Prendre la fresca es -aunque resultaría más apropiado hablar en pretérito- uno de los mayores placeres del verano. No se trata solo de un combate natural contra los calores del verano. Prendre la fresca encerraba un estilo de vida mediterráneo que se está perdiendo a marchas forzadas. Era dejar pasar los segundos, los minutos y hasta las horas alejado de las preocupaciones y las prisas. Se recargaban las pilas después de una dura jornada de trabajo. Para los hombres, en la fábrica o en la oficina. Para las mujeres, en el hogar.

Prendre la fresca era también un medio de comunicación en el que se mezclaban todos los géneros periodísticos. Se recibía información directa, pura y dura. Se reportajeaba con datos de contexto familiar, antecedentes y proyecciones de futuro de los protagonistas. Y, por supuesto, se opinaba más que en un informativo de José María Carrascal o en un debate de La Sexta con Iglesias y Marhuenda. La comunicación era fluida, salvo que la enemistad se hubiese instalado entre vecinos.

El balancí o la silla baja de cocina eran elementos esenciales para prendre la fresca. Había balancins de bova, pero solían dedicarse más al adorno de las entradas de las casas. Además, presentaban un problema, los que se habían sentado en ellos se levantaban con el dibujo profundamente marcado en la espalda y en el culo. Los mejores eran los de tela y, si me dejan elegir, prefiero los que tienen brazos. Las conversaciones a la fresca jamás hubieran alcanzado el mismo nivel sin el suave balanceo que calmaba la conversación y favorecía la reflexión sobre lo escuchado o lo que uno se disponía a opinar. Sin ellos, las veladas hubieran acabado peor que un debate entre Aznar y González.
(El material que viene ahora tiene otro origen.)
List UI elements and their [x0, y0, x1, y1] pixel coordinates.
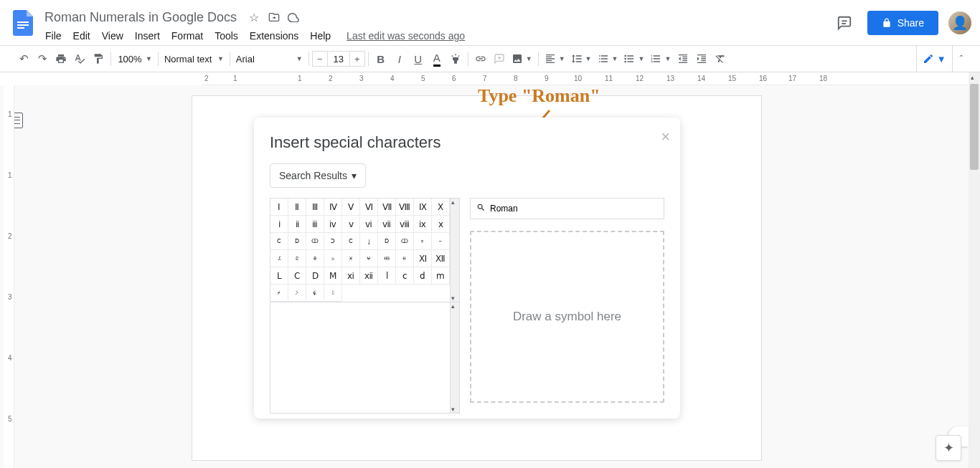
image-dropdown[interactable]: ▼ [509, 49, 535, 68]
comments-icon[interactable] [831, 10, 857, 36]
highlight-icon[interactable] [447, 49, 464, 68]
zoom-dropdown[interactable]: 100%▼ [114, 49, 155, 68]
char-cell[interactable]: ⅷ [396, 216, 414, 233]
results-dropdown[interactable]: Search Results▾ [270, 163, 366, 188]
char-cell[interactable]: 𐆚 [270, 285, 288, 302]
menu-extensions[interactable]: Extensions [245, 27, 303, 44]
last-edit-link[interactable]: Last edit was seconds ago [341, 27, 470, 44]
styles-dropdown[interactable]: Normal text▼ [161, 49, 227, 68]
indent-increase-icon[interactable] [693, 49, 710, 68]
char-cell[interactable]: Ⅺ [414, 250, 432, 267]
char-cell[interactable]: ⅴ [342, 216, 360, 233]
checklist-dropdown[interactable]: ▼ [595, 49, 621, 68]
align-dropdown[interactable]: ▼ [542, 49, 568, 68]
char-cell[interactable]: ⅽ [396, 267, 414, 285]
char-cell[interactable]: ⅶ [378, 216, 396, 233]
menu-file[interactable]: File [40, 27, 67, 44]
char-cell[interactable]: 𐆗 [360, 250, 378, 267]
char-cell[interactable]: Ⅳ [324, 199, 342, 216]
char-cell[interactable]: Ⅴ [342, 199, 360, 216]
spellcheck-icon[interactable] [71, 49, 88, 68]
char-cell[interactable]: ⅹ [432, 216, 450, 233]
italic-icon[interactable]: I [391, 49, 408, 68]
char-cell[interactable]: 𐆑 [432, 233, 450, 250]
line-spacing-dropdown[interactable]: ▼ [568, 49, 595, 68]
char-cell[interactable]: Ⅿ [324, 267, 342, 285]
menu-edit[interactable]: Edit [68, 27, 95, 44]
font-dropdown[interactable]: Arial▼ [233, 49, 306, 68]
char-cell[interactable]: Ⅷ [396, 199, 414, 216]
char-cell[interactable]: Ⅼ [270, 267, 288, 285]
char-cell[interactable]: ⅳ [324, 216, 342, 233]
char-cell[interactable]: Ⅻ [432, 250, 450, 267]
bold-icon[interactable]: B [372, 49, 390, 68]
char-cell[interactable]: ⅸ [414, 216, 432, 233]
menu-format[interactable]: Format [166, 27, 208, 44]
menu-insert[interactable]: Insert [130, 27, 165, 44]
char-cell[interactable]: 𐆘 [378, 250, 396, 267]
char-cell[interactable]: Ⅹ [432, 199, 450, 216]
char-cell[interactable]: Ⅽ [288, 267, 306, 285]
number-list-dropdown[interactable]: ▼ [647, 49, 674, 68]
char-cell[interactable]: ↀ [306, 233, 324, 250]
char-cell[interactable]: ⅾ [414, 267, 432, 285]
indent-decrease-icon[interactable] [674, 49, 692, 68]
search-input[interactable] [490, 204, 658, 214]
char-cell[interactable]: ⅰ [270, 216, 288, 233]
char-cell[interactable]: Ⅵ [360, 199, 378, 216]
fontsize-decrease[interactable]: − [312, 51, 328, 67]
char-cell[interactable]: ⅻ [360, 267, 378, 285]
char-cell[interactable]: 𐆒 [270, 250, 288, 267]
char-cell[interactable]: Ⅾ [288, 233, 306, 250]
link-icon[interactable] [472, 49, 489, 68]
char-cell[interactable]: ↓ [360, 233, 378, 250]
char-cell[interactable]: 𐆜 [306, 285, 324, 302]
fontsize-increase[interactable]: + [349, 51, 365, 67]
char-cell[interactable]: ⅵ [360, 216, 378, 233]
char-cell[interactable]: Ⅾ [306, 267, 324, 285]
char-cell[interactable]: ↀ [396, 233, 414, 250]
text-color-icon[interactable]: A [428, 49, 446, 68]
char-cell[interactable]: 𐆕 [324, 250, 342, 267]
editing-mode-dropdown[interactable]: ▼ [916, 45, 953, 72]
char-cell[interactable]: ⅱ [288, 216, 306, 233]
menu-view[interactable]: View [97, 27, 128, 44]
char-cell[interactable]: Ⅰ [270, 199, 288, 216]
star-icon[interactable]: ☆ [247, 10, 261, 24]
move-icon[interactable] [267, 10, 281, 24]
char-cell[interactable]: 𐆐 [414, 233, 432, 250]
char-cell[interactable]: Ⅾ [378, 233, 396, 250]
cloud-status-icon[interactable] [287, 10, 301, 24]
grid-scrollbar[interactable] [451, 302, 460, 414]
paint-format-icon[interactable] [90, 49, 107, 68]
explore-button-icon[interactable]: ✦ [936, 435, 961, 461]
document-page[interactable]: Type "Roman" × Insert special characters… [192, 95, 762, 461]
char-cell[interactable]: ⅿ [432, 267, 450, 285]
draw-area[interactable]: Draw a symbol here [470, 231, 664, 403]
share-button[interactable]: Share [867, 11, 938, 35]
char-cell[interactable]: 𐆓 [288, 250, 306, 267]
bullet-list-dropdown[interactable]: ▼ [621, 49, 647, 68]
char-cell[interactable]: 𐆔 [306, 250, 324, 267]
grid-scrollbar[interactable] [451, 198, 460, 302]
char-cell[interactable]: ⅲ [306, 216, 324, 233]
menu-help[interactable]: Help [305, 27, 336, 44]
menu-tools[interactable]: Tools [209, 27, 243, 44]
char-cell[interactable]: 𐆛 [288, 285, 306, 302]
print-icon[interactable] [52, 49, 70, 68]
char-cell[interactable]: Ⅽ [270, 233, 288, 250]
char-cell[interactable]: Ⅲ [306, 199, 324, 216]
char-cell[interactable]: Ⅱ [288, 199, 306, 216]
vertical-scrollbar[interactable] [969, 72, 980, 468]
collapse-sidebar-icon[interactable]: ˆ [957, 51, 966, 67]
char-cell[interactable]: Ⅽ [342, 233, 360, 250]
fontsize-input[interactable] [328, 51, 349, 67]
undo-icon[interactable]: ↶ [15, 49, 32, 68]
char-cell[interactable]: Ⅸ [414, 199, 432, 216]
char-cell[interactable]: 𐆖 [342, 250, 360, 267]
char-cell[interactable]: ⅺ [342, 267, 360, 285]
underline-icon[interactable]: U [410, 49, 427, 68]
close-icon[interactable]: × [661, 128, 670, 146]
char-cell[interactable]: 𐆝 [324, 285, 342, 302]
char-cell[interactable]: 𐆙 [396, 250, 414, 267]
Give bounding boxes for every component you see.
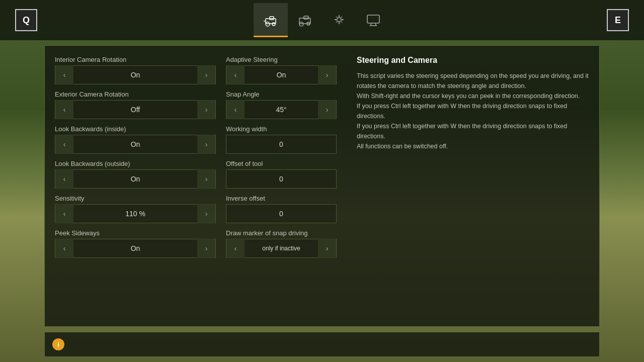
sensitivity-value: 110 % bbox=[73, 210, 197, 218]
look-backwards-inside-label: Look Backwards (inside) bbox=[55, 125, 216, 133]
snap-angle-control: ‹ 45° › bbox=[226, 100, 337, 119]
peek-sideways-next[interactable]: › bbox=[197, 239, 215, 258]
snap-angle-group: Snap Angle ‹ 45° › bbox=[226, 90, 337, 119]
draw-marker-control: ‹ only if inactive › bbox=[226, 239, 337, 258]
draw-marker-label: Draw marker of snap driving bbox=[226, 229, 337, 237]
sensitivity-group: Sensitivity ‹ 110 % › bbox=[55, 195, 216, 223]
interior-camera-rotation-label: Interior Camera Rotation bbox=[55, 56, 216, 63]
inverse-offset-group: Inverse offset 0 bbox=[226, 195, 337, 223]
tab-tools[interactable] bbox=[322, 3, 356, 37]
tab-display[interactable] bbox=[356, 3, 390, 37]
working-width-label: Working width bbox=[226, 125, 337, 133]
nav-tabs bbox=[254, 3, 390, 37]
look-backwards-outside-control: ‹ On › bbox=[55, 169, 216, 189]
peek-sideways-group: Peek Sideways ‹ On › bbox=[55, 229, 216, 258]
draw-marker-next[interactable]: › bbox=[318, 239, 336, 258]
adaptive-steering-next[interactable]: › bbox=[318, 65, 336, 84]
look-backwards-outside-label: Look Backwards (outside) bbox=[55, 160, 216, 167]
description-body: This script varies the steering speed de… bbox=[357, 71, 589, 151]
inverse-offset-label: Inverse offset bbox=[226, 195, 337, 202]
offset-of-tool-group: Offset of tool 0 bbox=[226, 160, 337, 189]
exterior-camera-rotation-next[interactable]: › bbox=[197, 100, 215, 119]
draw-marker-value: only if inactive bbox=[245, 245, 318, 252]
peek-sideways-label: Peek Sideways bbox=[55, 229, 216, 237]
sensitivity-prev[interactable]: ‹ bbox=[55, 204, 73, 223]
exterior-camera-rotation-label: Exterior Camera Rotation bbox=[55, 90, 216, 98]
look-backwards-outside-next[interactable]: › bbox=[197, 169, 215, 189]
tab-vehicle[interactable] bbox=[254, 3, 288, 37]
interior-camera-rotation-prev[interactable]: ‹ bbox=[55, 65, 73, 84]
draw-marker-prev[interactable]: ‹ bbox=[226, 239, 245, 258]
peek-sideways-value: On bbox=[73, 244, 197, 252]
look-backwards-inside-prev[interactable]: ‹ bbox=[55, 135, 73, 154]
interior-camera-rotation-group: Interior Camera Rotation ‹ On › bbox=[55, 56, 216, 84]
snap-angle-prev[interactable]: ‹ bbox=[226, 100, 245, 119]
svg-rect-3 bbox=[270, 17, 274, 20]
exterior-camera-rotation-control: ‹ Off › bbox=[55, 100, 216, 119]
working-width-input[interactable]: 0 bbox=[226, 135, 337, 154]
inverse-offset-value: 0 bbox=[279, 210, 283, 218]
offset-of-tool-label: Offset of tool bbox=[226, 160, 337, 167]
interior-camera-rotation-next[interactable]: › bbox=[197, 65, 215, 84]
look-backwards-inside-value: On bbox=[73, 140, 197, 148]
svg-rect-10 bbox=[367, 15, 379, 23]
look-backwards-inside-group: Look Backwards (inside) ‹ On › bbox=[55, 125, 216, 154]
sensitivity-label: Sensitivity bbox=[55, 195, 216, 202]
look-backwards-outside-value: On bbox=[73, 175, 197, 183]
draw-marker-group: Draw marker of snap driving ‹ only if in… bbox=[226, 229, 337, 258]
adaptive-steering-label: Adaptive Steering bbox=[226, 56, 337, 63]
middle-column: Adaptive Steering ‹ On › Snap Angle ‹ 45… bbox=[226, 56, 337, 316]
adaptive-steering-control: ‹ On › bbox=[226, 65, 337, 84]
adaptive-steering-group: Adaptive Steering ‹ On › bbox=[226, 56, 337, 84]
look-backwards-outside-prev[interactable]: ‹ bbox=[55, 169, 73, 189]
sensitivity-control: ‹ 110 % › bbox=[55, 204, 216, 223]
tab-tractor[interactable] bbox=[288, 3, 322, 37]
exterior-camera-rotation-group: Exterior Camera Rotation ‹ Off › bbox=[55, 90, 216, 119]
exterior-camera-rotation-prev[interactable]: ‹ bbox=[55, 100, 73, 119]
e-button[interactable]: E bbox=[607, 9, 629, 31]
description-panel: Steering and Camera This script varies t… bbox=[347, 56, 589, 316]
offset-of-tool-input[interactable]: 0 bbox=[226, 169, 337, 189]
peek-sideways-prev[interactable]: ‹ bbox=[55, 239, 73, 258]
look-backwards-inside-control: ‹ On › bbox=[55, 135, 216, 154]
look-backwards-outside-group: Look Backwards (outside) ‹ On › bbox=[55, 160, 216, 189]
look-backwards-inside-next[interactable]: › bbox=[197, 135, 215, 154]
svg-point-9 bbox=[337, 18, 341, 22]
snap-angle-next[interactable]: › bbox=[318, 100, 336, 119]
exterior-camera-rotation-value: Off bbox=[73, 106, 197, 114]
working-width-group: Working width 0 bbox=[226, 125, 337, 154]
svg-rect-8 bbox=[304, 16, 308, 19]
q-button[interactable]: Q bbox=[15, 9, 37, 31]
interior-camera-rotation-value: On bbox=[73, 71, 197, 79]
panel-content: Interior Camera Rotation ‹ On › Exterior… bbox=[55, 56, 589, 316]
sensitivity-next[interactable]: › bbox=[197, 204, 215, 223]
main-panel: Interior Camera Rotation ‹ On › Exterior… bbox=[44, 45, 600, 327]
left-column: Interior Camera Rotation ‹ On › Exterior… bbox=[55, 56, 216, 316]
snap-angle-value: 45° bbox=[245, 106, 318, 114]
peek-sideways-control: ‹ On › bbox=[55, 239, 216, 258]
adaptive-steering-prev[interactable]: ‹ bbox=[226, 65, 245, 84]
description-title: Steering and Camera bbox=[357, 56, 589, 65]
svg-point-1 bbox=[266, 22, 270, 26]
top-bar: Q bbox=[0, 0, 644, 40]
working-width-value: 0 bbox=[279, 140, 283, 148]
interior-camera-rotation-control: ‹ On › bbox=[55, 65, 216, 84]
inverse-offset-input[interactable]: 0 bbox=[226, 204, 337, 223]
offset-of-tool-value: 0 bbox=[279, 175, 283, 183]
svg-point-6 bbox=[299, 22, 303, 26]
bottom-bar: i bbox=[44, 332, 600, 357]
snap-angle-label: Snap Angle bbox=[226, 90, 337, 98]
svg-point-2 bbox=[272, 23, 275, 26]
info-icon: i bbox=[52, 338, 64, 350]
adaptive-steering-value: On bbox=[245, 71, 318, 79]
Algún lector pensará que este artículo no debería publicarse en la sección de Palma. Que prendre la fresca era propio de los pueblos. Tenemos la prueba para rebatirlo. Ahí está la fotografía tomada a finales de los años 50 en Sant Agustí, en el Camí de Gènova, en la que un grupo de vecinos se dispone a ejerce la equivalencia mallorquina del italiano dolce far niente sorteando la estrechez de la acera y la inclinación del terreno.